## [YOUR OBJECTIVE]
In the listing below, find each line with the string "Giấy" and report it.

## [THE INPUT]
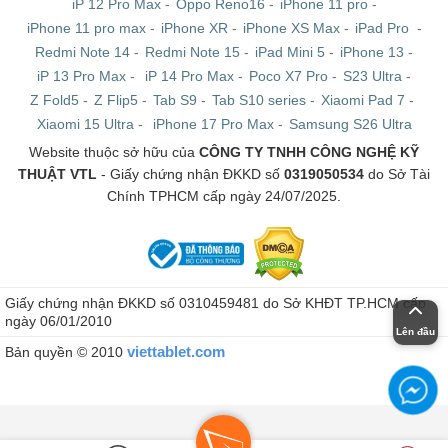
iP 12 Pro Max
-
Oppo Reno16
-
iPhone 11 pro
-
iPhone 11 pro max
-
iPhone XR
-
iPhone XS Max
-
iPad Pro
-
Redmi Note 14
-
Redmi Note 15
-
iPad Mini 5
-
iPhone 13
-
iP 13 Pro Max
-
iP 14 Pro Max
-
Poco X7 Pro
-
S23 Ultra
-
Z Fold5
-
Z Flip5
-
Tab S9
-
Tab S10 series
-
Xiaomi Pad 7
-
Xiaomi 15 Ultra
-
iPhone 17 Pro Max
-
Samsung S26 Ultra
Website thuộc sở hữu của
CÔNG TY TNHH CÔNG NGHỆ KỸ
THUẬT VTL
- Giấy chứng nhận ĐKKD số
0319050534
do Sở Tài
Chính TPHCM cấp ngày 24/07/2025.
Giấy chứng nhận ĐKKD số 0310459481 do Sở KHĐT TP.HCM cấp
ngày 06/01/2010
Lên đầu
viettablet.com
Bản quyền © 2010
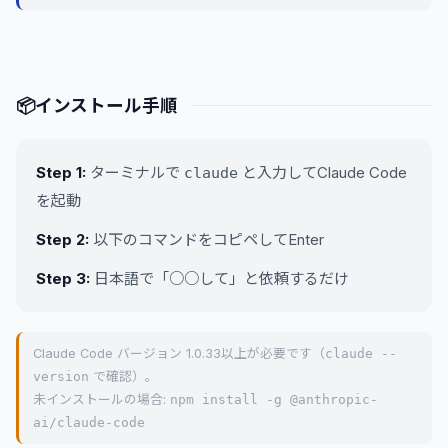
📦
インストール手順
Step 1:
ターミナルで
と入力してClaude Code
claude
を起動
Step 2:
以下のコマンドをコピペしてEnter
Step 3:
日本語で「○○して」と依頼するだけ
Claude Code バージョン 1.0.33以上が必要です（
claude --
version
で確認）。
未インストールの場合:
npm install -g @anthropic-
ai/claude-code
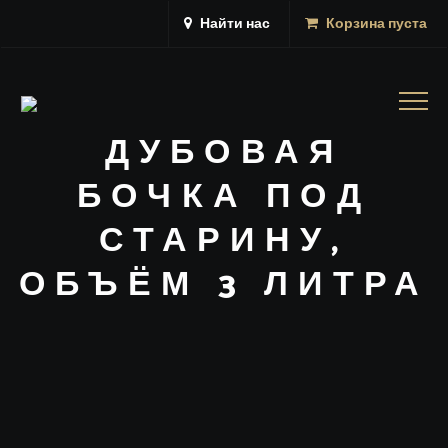
Найти нас
Корзина пуста
Togg
navig
ДУБОВАЯ
БОЧКА ПОД
СТАРИНУ,
ОБЪЁМ 3 ЛИТРА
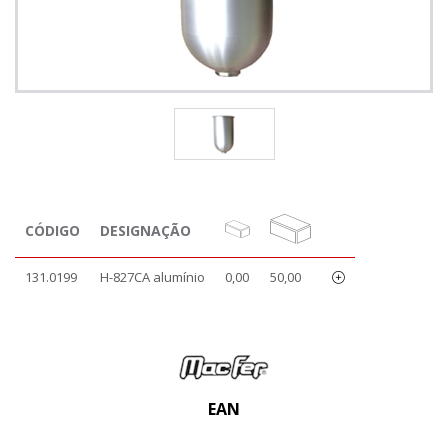
CÓDIGO
DESIGNAÇÃO
131.0199
H-827CA alumínio
0,00
50,00
EAN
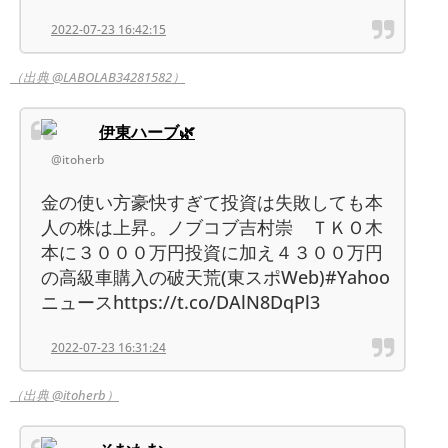
2022-07-23 16:42:15
（出典 @LABOLAB34281582）
伊東ハーブ🌿
@itoherb
金の使い方豪快すぎて投資は失敗しても本
人の株は上昇。ノブコブ吉村崇 ＴＫＯ木
本に３０００万円投資に加え４３００万円
の高級車購入の破天荒(東スポWeb)#Yahoo
ニュースhttps://t.co/DAlN8DqPl3
2022-07-23 16:31:24
（出典 @itoherb）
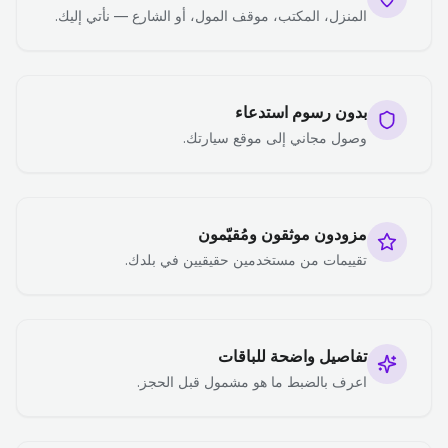
المنزل، المكتب، موقف المول، أو الشارع — نأتي إليك.
بدون رسوم استدعاء
وصول مجاني إلى موقع سيارتك.
مزودون موثقون ومُقيّمون
تقييمات من مستخدمين حقيقيين في بلدك.
تفاصيل واضحة للباقات
اعرف بالضبط ما هو مشمول قبل الحجز.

## [ANSWER SPACE]
- Giấy chứng nhận ĐKKD số
Giấy chứng nhận ĐKKD số 0310459481 do Sở KHĐT TP.HCM cấp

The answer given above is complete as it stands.